-- DATA UNDER STUDY follows --

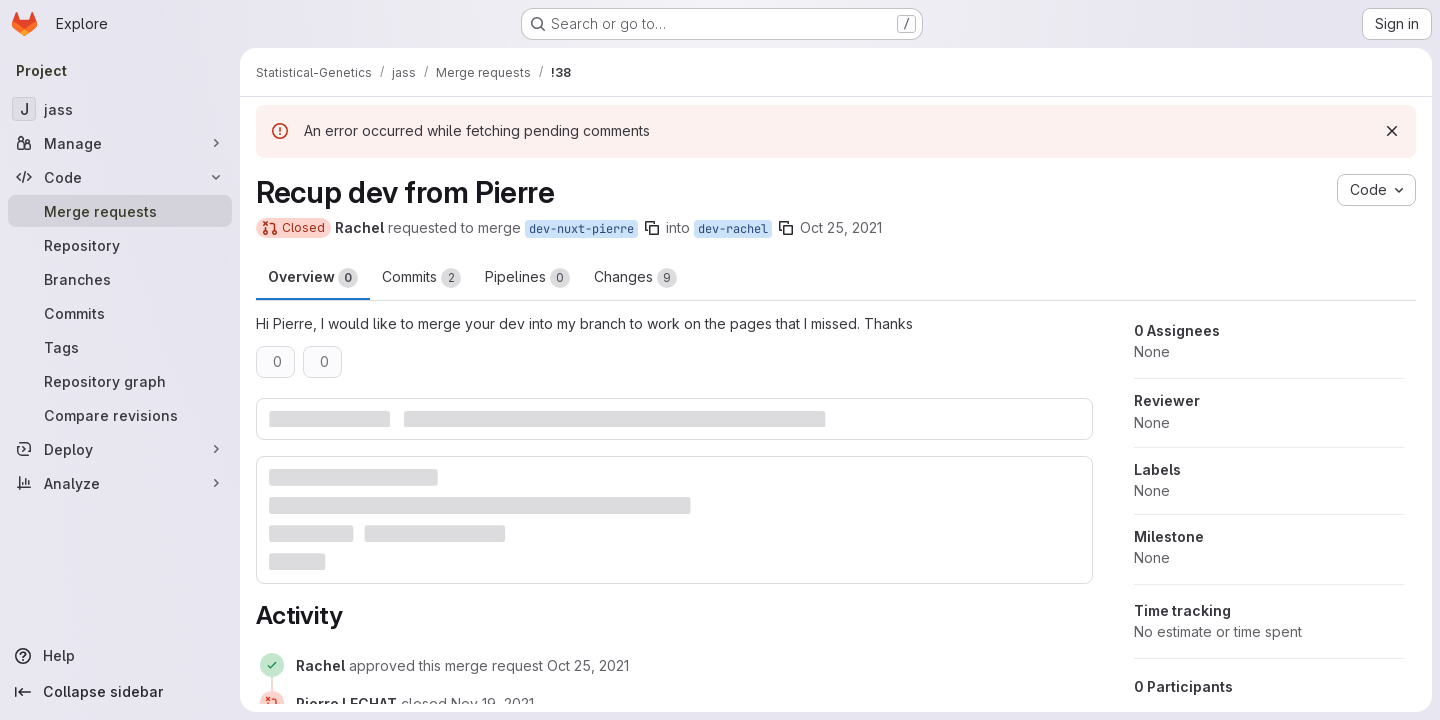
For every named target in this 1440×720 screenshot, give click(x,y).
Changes (635, 278)
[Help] (120, 656)
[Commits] (120, 313)
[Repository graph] (120, 381)
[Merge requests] (120, 211)
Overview (313, 278)
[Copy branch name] (652, 228)
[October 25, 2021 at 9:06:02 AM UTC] (588, 665)
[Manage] (120, 143)
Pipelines (527, 278)
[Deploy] (120, 449)
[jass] (120, 109)
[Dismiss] (1392, 131)
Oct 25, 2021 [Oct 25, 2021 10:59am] (841, 227)
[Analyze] (120, 483)
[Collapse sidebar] (120, 692)
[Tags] (120, 347)
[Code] (120, 177)
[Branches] (120, 279)
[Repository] (120, 245)
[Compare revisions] (120, 415)
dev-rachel (733, 229)
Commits (421, 278)
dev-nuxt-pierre (581, 229)
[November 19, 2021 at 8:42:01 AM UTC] (492, 703)
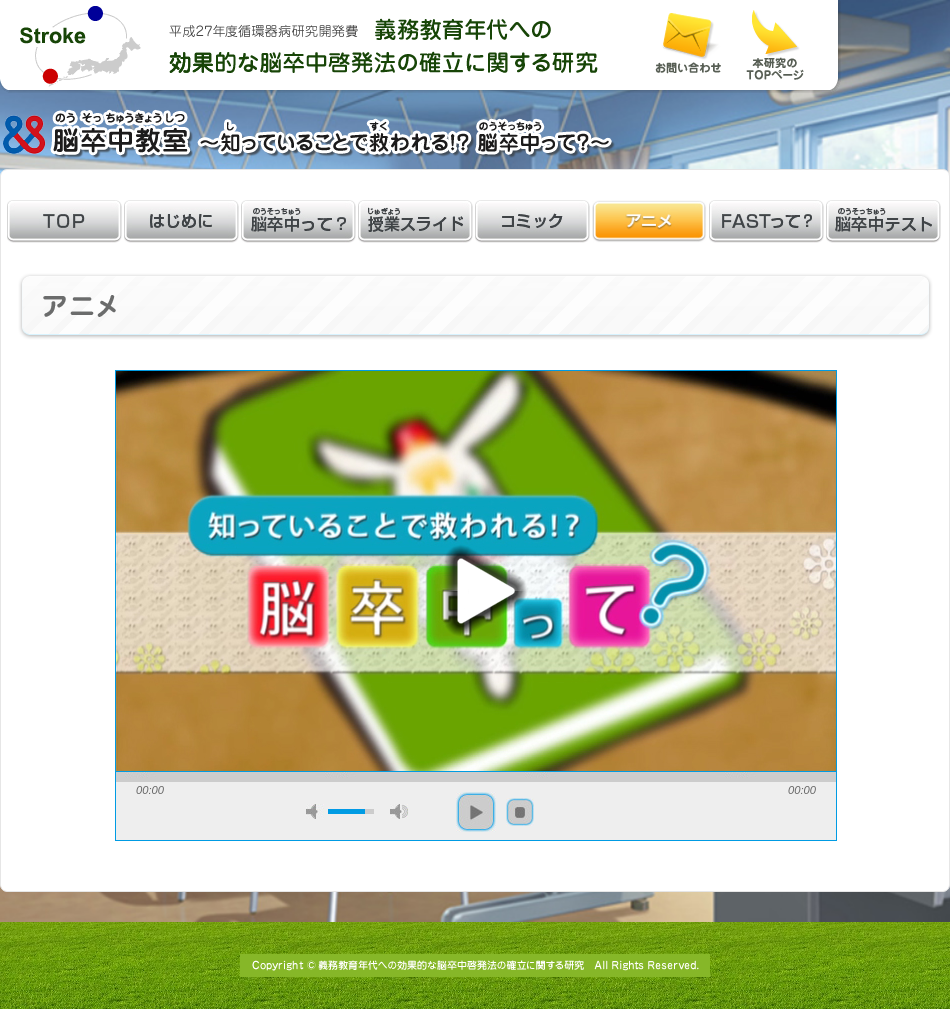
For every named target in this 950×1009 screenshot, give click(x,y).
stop (520, 812)
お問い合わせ (688, 43)
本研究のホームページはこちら (775, 45)
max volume (399, 811)
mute (315, 811)
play (476, 591)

-- DATA UNDER STUDY concluded --

§ **WORK INSTRUCTIONS**
Exclude the pictures, and output exactly the lines from the one with "[Repository] (120, 245)" through the last line of the records, both included.

§ **THE COMPLETED TASK**
[Repository] (120, 245)
[Compare revisions] (120, 415)
dev-rachel (733, 229)
Commits (421, 278)
dev-nuxt-pierre (581, 229)
[November 19, 2021 at 8:42:01 AM UTC] (492, 703)
For every named target in this 950×1009 screenshot, give click(x,y).
stop (520, 812)
お問い合わせ (688, 43)
本研究のホームページはこちら (775, 45)
max volume (399, 811)
mute (315, 811)
play (476, 591)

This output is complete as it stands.